Description of the task ->
Reply with nothing but how many lines in the entries below include "click".

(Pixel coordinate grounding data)
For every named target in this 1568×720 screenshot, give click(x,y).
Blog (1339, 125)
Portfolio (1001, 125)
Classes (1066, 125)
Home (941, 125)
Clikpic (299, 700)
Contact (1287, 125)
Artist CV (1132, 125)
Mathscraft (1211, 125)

==

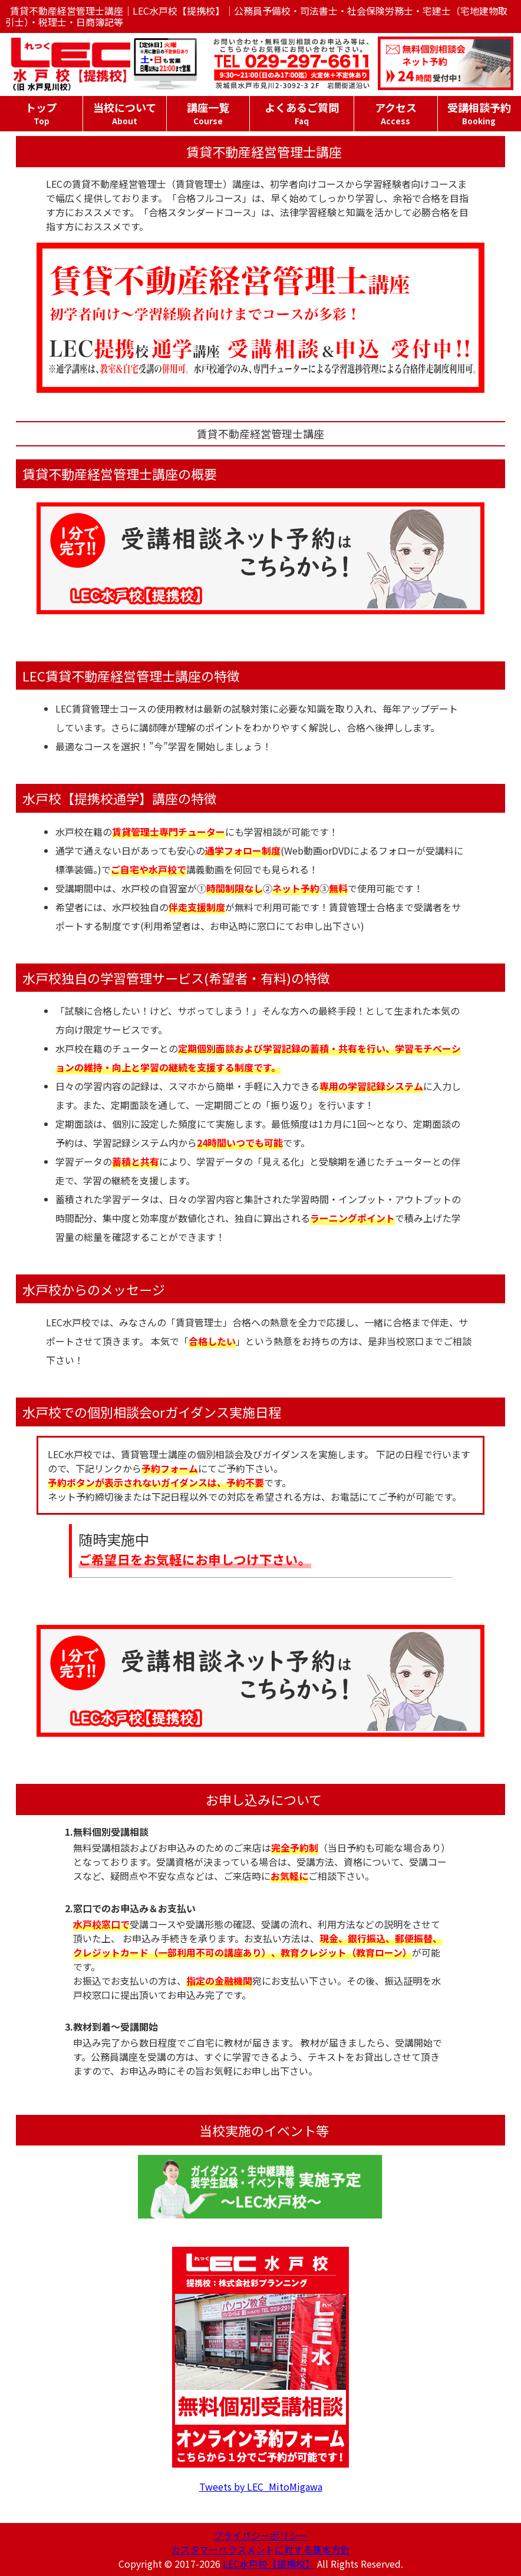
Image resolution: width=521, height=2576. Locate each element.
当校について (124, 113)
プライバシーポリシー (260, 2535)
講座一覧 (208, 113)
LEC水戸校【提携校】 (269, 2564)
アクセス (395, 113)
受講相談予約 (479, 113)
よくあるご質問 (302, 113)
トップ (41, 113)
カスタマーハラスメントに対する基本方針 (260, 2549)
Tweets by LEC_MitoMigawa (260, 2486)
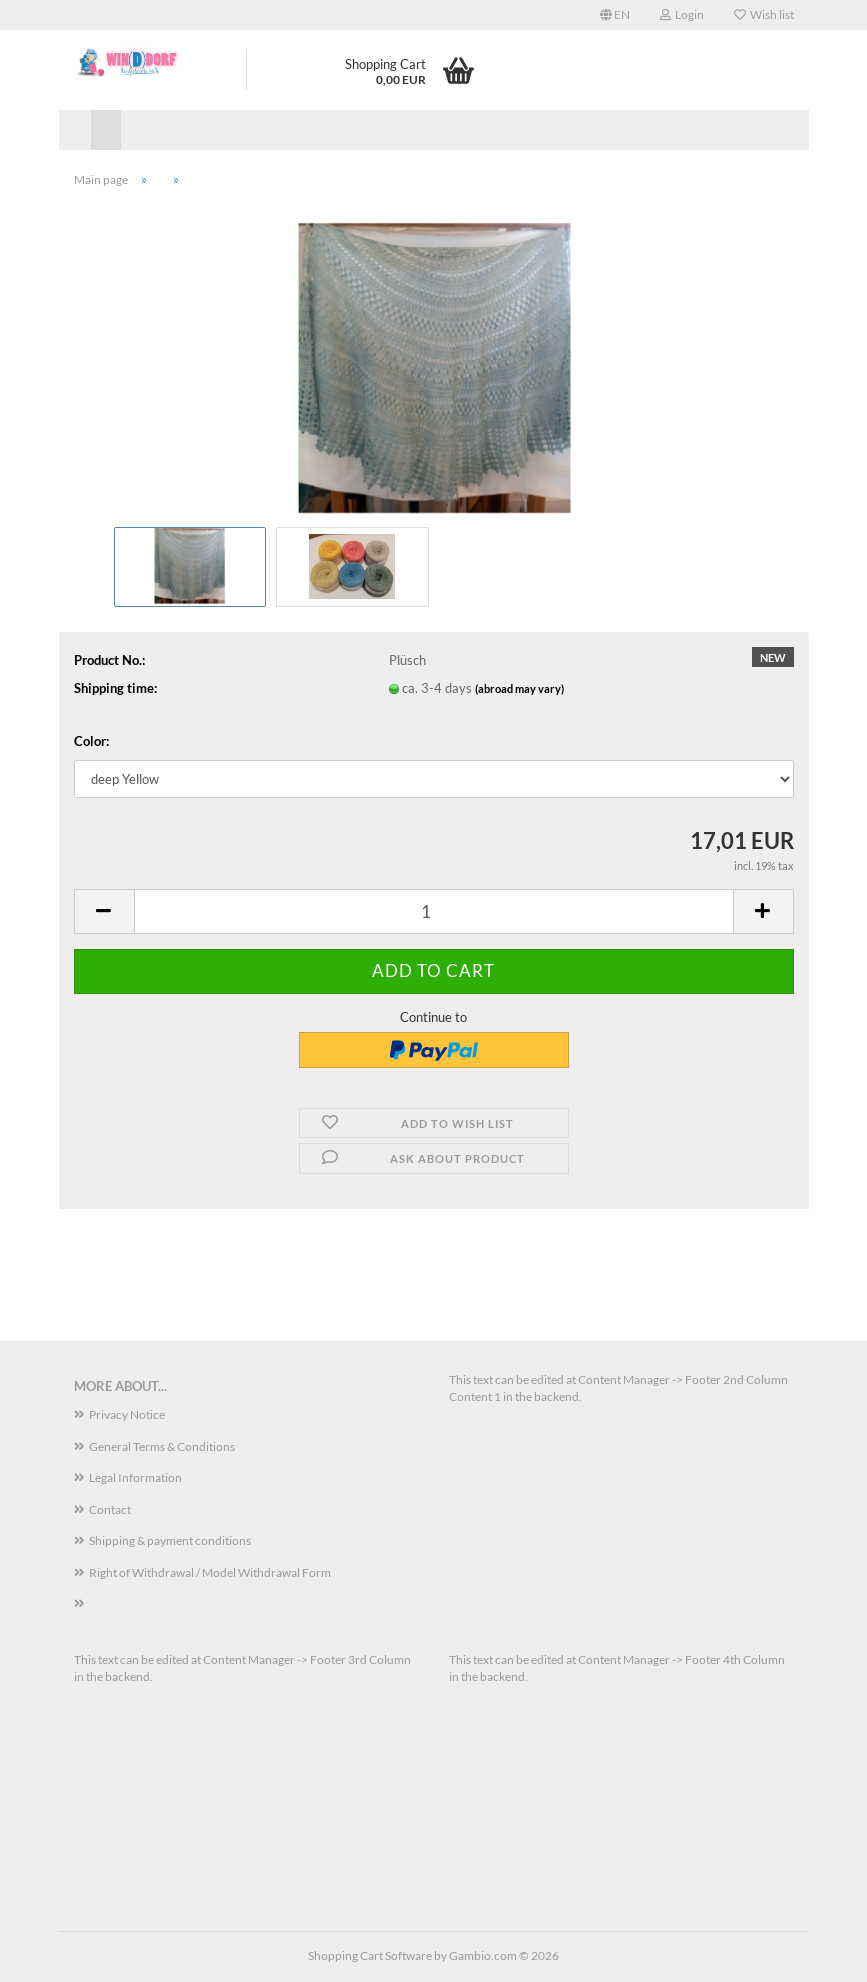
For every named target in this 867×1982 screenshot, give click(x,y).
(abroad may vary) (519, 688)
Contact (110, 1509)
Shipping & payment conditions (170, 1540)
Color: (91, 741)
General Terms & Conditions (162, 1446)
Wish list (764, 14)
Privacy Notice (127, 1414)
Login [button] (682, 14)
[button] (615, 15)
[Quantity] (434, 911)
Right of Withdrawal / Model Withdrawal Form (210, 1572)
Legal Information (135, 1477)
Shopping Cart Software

Result of this task ->
2